Pour ce qui est de l’Afghanistan, nous allons suspendre nos aides aux établissements d’enseignement, tant qu’on ne saura pas exactement ce qui y est enseigné. Si les talibans ne tolèrent dans les lycées qu’un enseignement religieux, il est évidemment hors de question que nous les financions. Si par contre, les écoles et lycées entrent en résistance aux talibans et diffusent un enseignement scientifique et un enseignement historique   véritable, dans un esprit laïque, nous reprendrons notre aide à ces établissements. L’enseignement des sciences physiques, de la biologie, sera un critère important. La vérité se discute et se démontre, elle n’est pas la conséquence d’un enseignement religieux.

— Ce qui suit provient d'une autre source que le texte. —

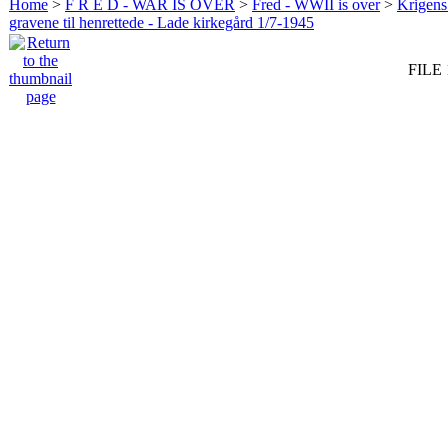
Home
>
F R E D - WAR IS OVER
>
Fred - WWII is over
>
Krigens 
gravene til henrettede - Lade kirkegård 1/7-1945
FILE 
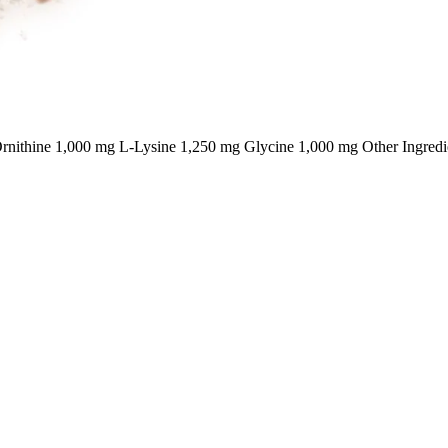
nithine 1,000 mg L-Lysine 1,250 mg Glycine 1,000 mg Other Ingredi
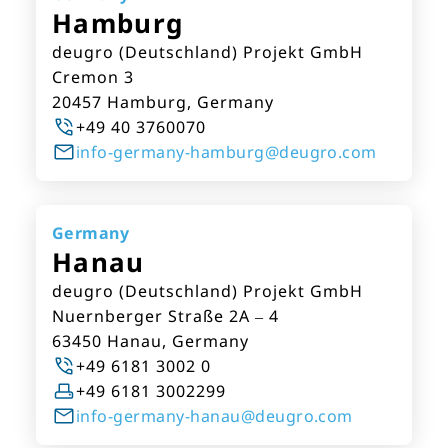
Hamburg
deugro (Deutschland) Projekt GmbH
Cremon 3
20457 Hamburg, Germany
+49 40 3760070
info-germany-hamburg@deugro.com
Germany
Hanau
deugro (Deutschland) Projekt GmbH
Nuernberger Straße 2A – 4
63450 Hanau, Germany
+49 6181 3002 0
+49 6181 3002299
info-germany-hanau@deugro.com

Tel sera notre critère dans l’aide aux établissements d’enseignement.

La menace dominante est aujourd’hui la famine. C’est pourquoi nous allons distribuer une aide alimentaire aux familles les plus pauvres. (Un sac de farine de 50 kg et deux bouteilles d’huile de 5 kg) Ce sera bien peu de choses par comparaison avec l’aide des grosses organisations humanitaires, mais quand il s’agit de sauver des enfants de la famine, cinquante sacs de cinquante kilos, cela peut contribuer à sauver plusieurs vies.

Une ambition réduite, certes, mais limitée par des contraintes indépassables. Nous ne pouvons pas faire plus, à moins d’un recrutement important de personnes efficaces.

Il nous faut remercier Alain, Marie-Pierre et Régine, qui nous ont donné un bon coup de main pour affronter ces difficultés..

Une autre assemblée générale aura lieu en septembre ou octobre pour valider cette orientation, faire le point sur l’aide et élire le CA.